I'll head outside and take some.


----------



## Andy2012ltz_rs (Aug 1, 2011)

Andy2012ltz_rs said:


> I'll head outside and take some.


The headlights were exactly 25 feet away, driveway is level, and the cutoff is 23". (just lowered it to 22")


----------



## CruzeLTZ-RS (Jul 23, 2011)

Hi Andy,

That thing is looking dam nice. I haven't gotten to my HID's yet. I take it you didn't even mess with take the front facia off the car. Do you have any pictures as to where you put the ballasts to save me some time in trying to located the best spot?

Thanks.


----------



## Andy2012ltz_rs (Aug 1, 2011)

CruzeLTZ-RS said:


> Hi Andy,
> 
> That thing is looking dam nice. I haven't gotten to my HID's yet. I take it you didn't even mess with take the front facia off the car. Do you have any pictures as to where you put the ballasts to save me some time in trying to located the best spot?
> 
> Thanks.


Thanks, and nope I didn't remove the front fascia. I parked the front on ramps, and just removed the 5 screws/2 plastic plugs on each side just behind the fog light housing which left enough room by pulling back the 2 plastic pieces covering the area. I didn't get pics of ballast locations, but I will try to for you tomorrow. (the neighbor leaves his mutt outside all night and it just went nuts when I took the cutoff lines pic!) I didn't see many stable places to choose from. Just double sided taped them as far away from the engine heat as possible. For now, without pics I can tell you that the drivers side headlight ballast fit perfectly in the battery box extra space and the passenger side one I stuck on top the wheel fender just behind the air duct opening. The fog ballast locations I can't really explain without pics.


----------



## jakkaroo (Feb 12, 2011)

quick question do the fog lights run the h13 bulb also?


----------



## Kaimumma (Apr 14, 2011)

Fogs are H8


----------



## CHEVYCRUZE RS (Mar 29, 2011)

niiiiiiice


----------



## Andy2012ltz_rs (Aug 1, 2011)

jakkaroo said:


> quick question do the fog lights run the h13 bulb also?

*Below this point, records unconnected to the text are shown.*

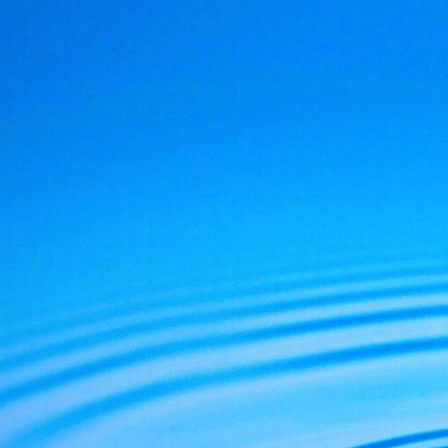
De Julien Vanhouck
D'Yvan Poirier, lapr
De Jérôme RodAng
Voici le lien du blo
http://www.lespod
La vie, la conscie
et comprendre par 
ce monde en mutat
Ouvrons les yeux p
Michel Ribes.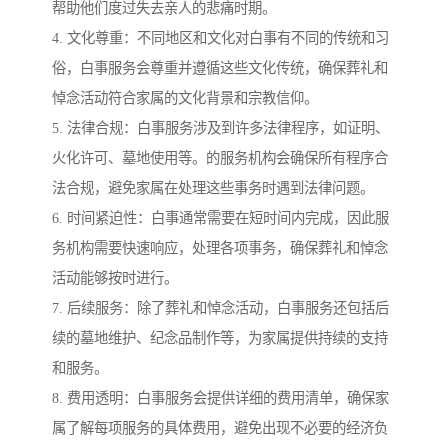
帮助他们度过失去亲人的悲痛时期。
4. 文化尊重：不同地区和文化对白事有不同的传统和习
俗，白事服务会尊重并遵循这些文化传统，确保葬礼和
悼念活动符合家属的文化背景和宗教信仰。
5. 法律合规：白事服务涉及到许多法律程序，如证明、
火化许可、墓地使用等。的服务机构会确保所有程序合
法合规，避免家属在处理这些事务时遇到法律问题。
6. 时间紧迫性：白事通常需要在短时间内完成，因此服
务机构需要快速响应，处理各项事务，确保葬礼和悼念
活动能够按时进行。
7. 后续服务：除了葬礼和悼念活动，白事服务还包括后
续的墓地维护、纪念品制作等，为家属提供持续的支持
和服务。
8. 费用透明：白事服务会提供详细的费用清单，确保家
属了解每项服务的具体费用，避免出现不必要的经济负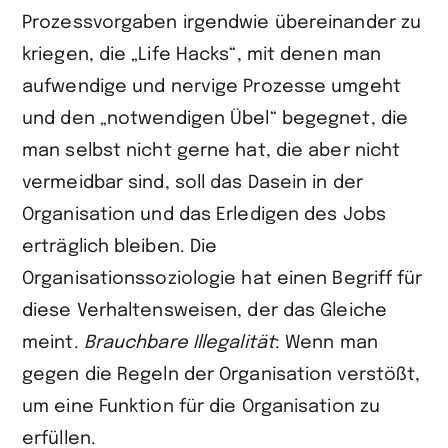
Prozessvorgaben irgendwie übereinander zu
kriegen, die „Life Hacks“, mit denen man
aufwendige und nervige Prozesse umgeht
und den „notwendigen Übel“ begegnet, die
man selbst nicht gerne hat, die aber nicht
vermeidbar sind, soll das Dasein in der
Organisation und das Erledigen des Jobs
erträglich bleiben. Die
Organisationssoziologie hat einen Begriff für
diese Verhaltensweisen, der das Gleiche
meint.
Brauchbare Illegalität
: Wenn man
gegen die Regeln der Organisation verstößt,
um eine Funktion für die Organisation zu
erfüllen.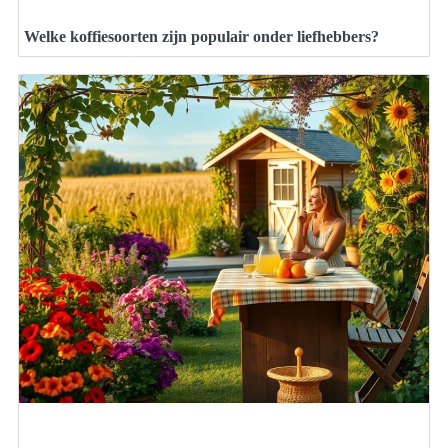
Welke koffiesoorten zijn populair onder liefhebbers?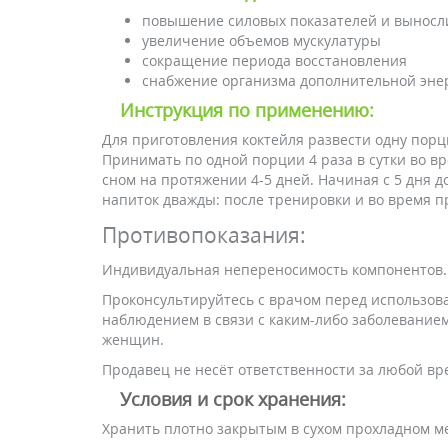
повышение силовых показателей и выносл
увеличение объемов мускулатуры
сокращение периода восстановления
снабжение организма дополнительной эне
Инструкция по применению:
Для приготовления коктейля развести одну порц
Принимать по одной порции 4 раза в сутки во вр
сном на протяжении 4-5 дней. Начиная с 5 дня 
напиток дважды: после тренировки и во время 
Противопоказания:
Индивидуальная непереносимость компонентов.
Проконсультируйтесь с врачом перед использова
наблюдением в связи с каким-либо заболевание
женщин.
Продавец не несёт ответственности за любой вр
Условия и срок хранения:
Хранить плотно закрытым в сухом прохладном м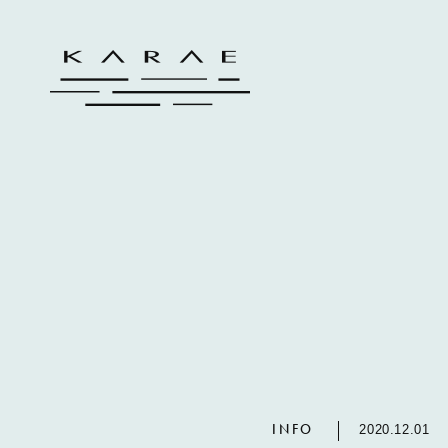
INFO
2020.12.01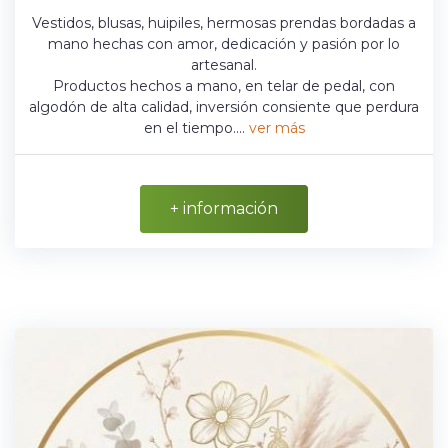
Vestidos, blusas, huipiles, hermosas prendas bordadas a
mano hechas con amor, dedicación y pasión por lo
artesanal.
Productos hechos a mano, en telar de pedal, con
algodón de alta calidad, inversión consiente que perdura
en el tiempo....
ver más
+ información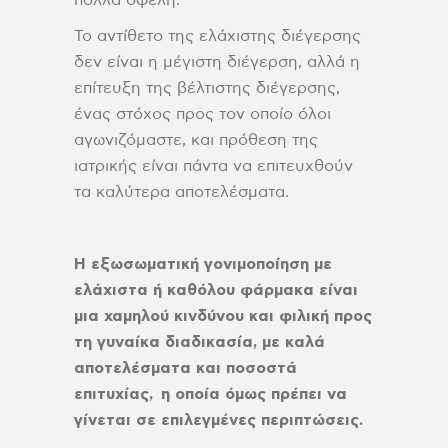
Το αντίθετο της ελάχιστης διέγερσης
δεν είναι η μέγιστη διέγερση, αλλά η
επίτευξη της βέλτιστης διέγερσης,
ένας στόχος προς τον οποίο όλοι
αγωνιζόμαστε, και πρόθεση της
ιατρικής είναι πάντα να επιτευχθούν
τα καλύτερα αποτελέσματα.
Η εξωσωματική γονιμοποίηση με
ελάχιστα ή καθόλου φάρμακα είναι
μια χαμηλού κινδύνου και φιλική προς
τη γυναίκα διαδικασία, με καλά
αποτελέσματα και ποσοστά
επιτυχίας, η οποία όμως πρέπει να
γίνεται σε επιλεγμένες περιπτώσεις.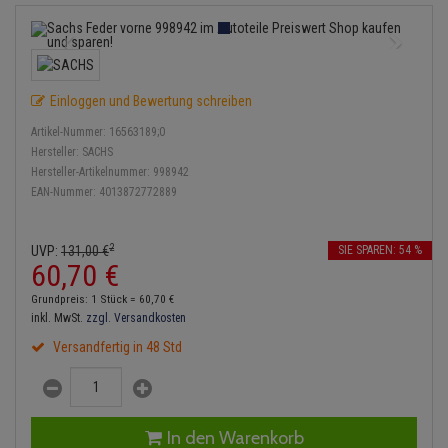
Service Kit
Lambdasonde
Bremsbeläge
Verdampfer
Einspritzpumpe
Zündkondensator
Thermoschalter
Kühler-Frostschutz
Klimaanlage
Hydraulikschläuche
Stoßdämpfer
Mittelschalldämpfer
Bremssattel
Gaszug
Zündmodul
Thermostat
Starthilfekabel
Heizung
Koppelstange
Einloggen und Bewertung schreiben
NOx-Sensor
Druckspeicher
Gelenkscheiben
Kontaktsatz
Wasserpumpe
Sicherheit & Notfall
Kraftstoffaufbereitung
Kardanwelle
Artikel-Nummer:
16563189;0
Montageteile
Handbremsseil
Hydrostößel
Hersteller:
SACHS
Anmelden
|
Registrieren
Merkzettel
Lenkung / Achsaufhängung
Hersteller-Artikelnummer:
998942
Lenkgetriebe
EAN-Nummer:
4013872772889
Vorschalldämpfer / Vord
Bremstrommeln
Keilriemen
Kühlung
Lenkhebel und Übertragu
Bremsbacken
Keilrippenriemen
2
UVP:
131,
00
€
SIE SPAREN: 54 %
Motor und Getriebe
Lenkmanschetten
60,
70
€
Bremskraftregler
Kupplung
Grundpreis: 1 Stück =
60,
70
€
Elektrik
Querlenker
inkl. MwSt.
zzgl. Versandkosten
Unterdruckpumpe
Geberzylinder
Versandfertig in 48 Std
Öle und Additive
Radlager / Radnaben
Bremsleitung
Nehmerzylinder
Radbremszylinder
Servolenkung
Bremsschlauch
Kurbelgehäuse
In den Warenkorb
Reifen / Felgen
Spurstangen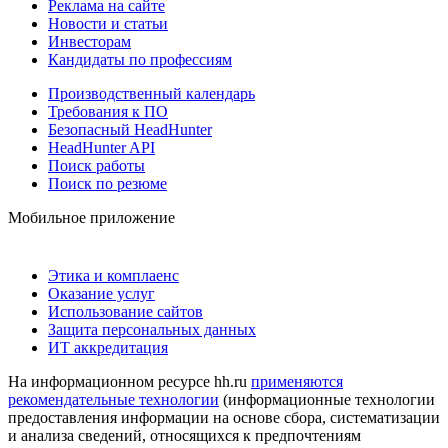
Реклама на сайте
Новости и статьи
Инвесторам
Кандидаты по профессиям
Производственный календарь
Требования к ПО
Безопасный HeadHunter
HeadHunter API
Поиск работы
Поиск по резюме
Мобильное приложение
Этика и комплаенс
Оказание услуг
Использование сайтов
Защита персональных данных
ИТ аккредитация
На информационном ресурсе hh.ru
применяются
рекомендательные технологии
(информационные технологии
предоставления информации на основе сбора, систематизации
и анализа сведений, относящихся к предпочтениям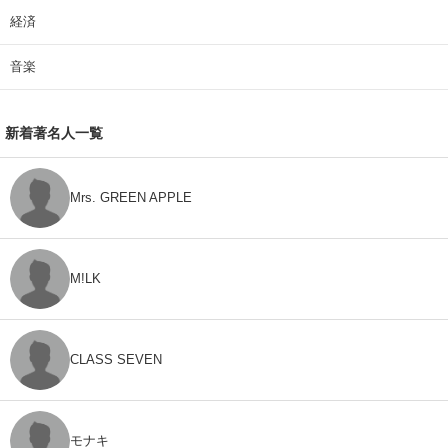
経済
音楽
新着著名人一覧
Mrs. GREEN APPLE
M!LK
CLASS SEVEN
モナキ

The fogs are indeed H8 as Kaimumma said. The ddm ones had h/8 h/9 h/11 on the box and are straight not 90 degree bulbs like the oem ones. (They both fit the same, and having a straight plugin had no effect on install) See pics.


CruzeLTZ-RS said:


> Hi Andy,
> 
> That thing is looking dam nice. I haven't gotten to my HID's yet. I take it you didn't even mess with take the front facia off the car. Do you have any pictures as to where you put the ballasts to save me some time in trying to located the best spot?
> 
> Thanks.


 I did the best I could with the time I have today. Again, sorry about having to use my 3.1 mp phone camera.. it's all I have for a couple more weeks. Pics> The passenger side headlight ballast is easily seen. The drivers side pics show the relay box location (has the silver/black NEW sticker on it) and the other pic shows the top of the ballast (right next to the relay box against the front wall of the battery tray). As far as the fogs go, the wheel well pic shows the only 3 needed screws needed to be removed. The under car pic shows the 2 screws and 2 plastic plugs to be removed (there is a 3rd plastic plug next to the other 2, just wouldn't fit in the pic). And finally, without taking the covers back off to get an inside view, I instead just took a pic of the front fog area showing the area to mount the fog ballasts. I double sided taped them to the actual inside of the bumper. There weren't any places I could find to zip strip them to other than the actual car frame or to the wiring harness, which personally I thought would have been a bad idea. Hope the pics help, any more questions feel free to ask.


----------



## Andy2012ltz_rs (Aug 1, 2011)

By the way, if you decide to take the shortcut I did for installing the fog hids (taking off as few parts as needed to get the job done), be prepared to use the back of your head as a tool. I literally folded back the black plastic and propped it behind my head during installation. It's really not as bad as it sounds.. just make sure you have everything you need on the ground next to you so you don't have to keep repositioning yourself every time you get back under the car.


----------



## CruzeLTZ-RS (Jul 23, 2011)

Hey Andy, you rock!!!! Thanks for the pics. Will save me alot of time in not having to reinvent the wheel. I plan to do it this weekend. I'm scheduled for this thursday on the window tint. Going 35% all the way around. That's what my Elipse was. Anything darker is just too dark IMO.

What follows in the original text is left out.